Adam G Hopewell, MBA, SPHR™, GTML™ has spent the last four years as Global Head of HR & Talent at Behavox, an applied‑AI business that doubled its headcount and quadrupled ARR in the same window. Faced with hiring spikes of 50+ overnight, Adam built an elastic talent‑acquisition engine that predicts high‑performer “true positives”, scraps traditional job descriptions in favour of five laser‑focused skill statements, and treats HR analytics as both numbers and narrative. In this edition of People Protocol, he shares why capacity forecasting is his biggest balancing act, how pruning textual data can shift investment decisions, and the three thought‑leaders who still shape his playbook
Behavox has doubled its headcount and quadrupled ARR over the past four years. What’s been your biggest challenge in scaling the people function to match that growth?
Predictability of TA team capacity needed. From my very first meeting with him, the CEO of Behavox was very clear on his need for us to be investing only in extremely high-performance Talent and that:
1. He needed me to architect a TA system that used reliable and valid data to accurately predict high-performer "true positives", and
2. Behavox TA team members were the only ones who could (and should) be trusted to interact directly with any potential hires.
Combining those with the lack of reliability in workforce planning typical in rapidly scaling tech companies (especially those leading in Applied AI between 2020 and 2025!) meant we could, overnight, see 50+ reqs need to come live. With TA team capacity demand peaking at 12 and troughing at 2, having the ‘just right’ level of TA capacity trained up and ready to req, but not having great TA partners underutilized, and thus dragging down our Talent Team Return On Investment, was one of my biggest operational challenges and balancing acts whilst scaling.
You mention using analytics to design people strategies. Can you give an example where data truly changed the trajectory of a people-related investment?
Many people think only numbers when we talk about analytics and data, which to me is a limiting mental model. I personally love working with large numeric data sets unearth strategic insights and improve business decision-making, but my favourite examples of using data to change trajectory in people investment probably come from pruning, structuring, and making textual data content more aligned to impact.
Simple example: Job Descriptions - which I believe are entirely inappropriate to have the prominence they still do in so many talent acquisition processes. We didn’t use them at Behavox at all, actually.
Far more powerful and applicable data can be found using prioritised (in our case, only five allowed), comparatively weighted (a multiplier for each but all must average 1), carefully considered, peer and manager reviewed Structured Skills Statements (Technical Competencies).

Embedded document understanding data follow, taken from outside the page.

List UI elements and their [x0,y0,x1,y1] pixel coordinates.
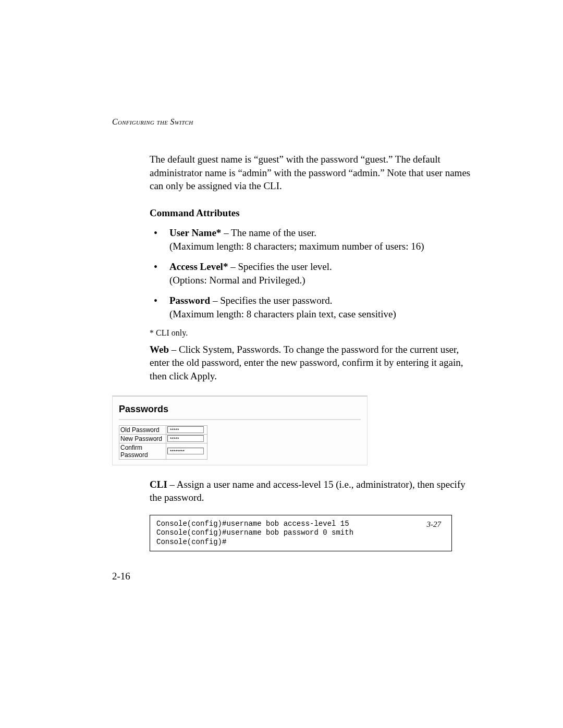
attr-term: Password [169,295,210,306]
cli-reference: 3-27 [427,520,442,529]
web-paragraph: Web – Click System, Passwords. To change… [150,343,473,383]
attr-note: (Maximum length: 8 characters; maximum n… [169,241,424,252]
attr-desc: – The name of the user. [221,227,316,238]
attr-term: User Name* [169,227,221,238]
list-item: User Name* – The name of the user. (Maxi… [165,226,473,253]
attribute-list: User Name* – The name of the user. (Maxi… [165,226,473,321]
cli-line: Console(config)#username bob access-leve… [156,520,445,529]
attr-desc: – Specifies the user password. [210,295,332,306]
intro-paragraph: The default guest name is “guest” with t… [150,153,473,193]
attr-note: (Options: Normal and Privileged.) [169,275,305,286]
attr-desc: – Specifies the user level. [228,261,332,272]
attr-note: (Maximum length: 8 characters plain text… [169,309,396,319]
cli-line: Console(config)#username bob password 0 … [156,528,445,538]
list-item: Password – Specifies the user password. … [165,294,473,320]
running-header: Configuring the Switch [112,117,487,127]
screenshot-title: Passwords [119,404,361,415]
web-text: – Click System, Passwords. To change the… [150,344,463,381]
new-password-label: New Password [119,434,166,443]
cell: ***** [166,434,207,443]
cli-text: – Assign a user name and access-level 15… [150,479,466,503]
confirm-password-input[interactable]: ******** [167,448,204,454]
table-row: New Password ***** [119,434,207,443]
passwords-screenshot: Passwords Old Password ***** New Passwor… [112,396,368,465]
cli-paragraph: CLI – Assign a user name and access-leve… [150,478,473,504]
cell: ******** [166,443,207,459]
confirm-password-label: Confirm Password [119,443,166,459]
old-password-label: Old Password [119,425,166,434]
old-password-input[interactable]: ***** [167,426,204,433]
table-row: Confirm Password ******** [119,443,207,459]
page-number: 2-16 [112,571,130,582]
web-label: Web [150,344,169,355]
divider [119,419,361,420]
footnote: * CLI only. [150,328,473,338]
list-item: Access Level* – Specifies the user level… [165,260,473,287]
attr-term: Access Level* [169,261,228,272]
cell: ***** [166,425,207,434]
password-table: Old Password ***** New Password ***** Co… [119,425,207,460]
table-row: Old Password ***** [119,425,207,434]
cli-code-box: 3-27 Console(config)#username bob access… [150,515,452,552]
cli-line: Console(config)# [156,538,445,547]
section-heading: Command Attributes [150,207,473,219]
new-password-input[interactable]: ***** [167,435,204,442]
cli-label: CLI [150,479,167,490]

To create those deep thought is put into the identification of “doing what, using what, to achieve what” statements that have established (or reasonably predicted) validity in the specific work situation to actually move the needle, to result in tangible business achievements, and to create actual 10x performance. Having a system for all hiring managers across a company to not only create these, but create them with a deep dedication to their quality based on an understanding of their value and impact (they were a critical part of the entire Talent Management system), was one of the data foundations that most changed our human capital investment trajectory.
What’s the one piece of advice you’d give to a new HR leader stepping into an AI-focused or fast-scaling tech company for the first time?
To ask for more than just one piece of advice 🤓. I love to work in threes, so let’s just do 3.
1. I’m a big fan of the work of Stephen Covey and his advice, “Seek first to understand, then be understood,” is a mantra I have running through my head every time I step into a new organization of any kind. Your greatest value will come from applying your capabilities to needs that are specific to that business. So you need to get your head around how the business creates value for its customers, the data that is used to describe how it does that, and the critical roles/incumbents that most power that.
2. I’m also a big fan of the work of Verne Harnish, and his analysis of the forces that come into play during rapid scaling can be a guiding light. Knowing where the next likely ‘growing pain’ will be can help an organisation move from reactive to proactive, which is a footing far more conducive to sustained high performance and thus supports steady improvements in Talent Density that compound over time.
3. Finally, I’m a big fan of Alvin Toffler and I can’t count the number of times in boardrooms, all-hands meetings, or mentoring 1:1s, I’ve come back to the most critical single corporate competency for a sustainably successful business being its ability to rapidly learn, unlearn, and relearn. I think this is true, and increasingly true, for all companies, but from my experience over the last 5 years leading in and building out a very special and successful Applied AI company, that is where it is most true.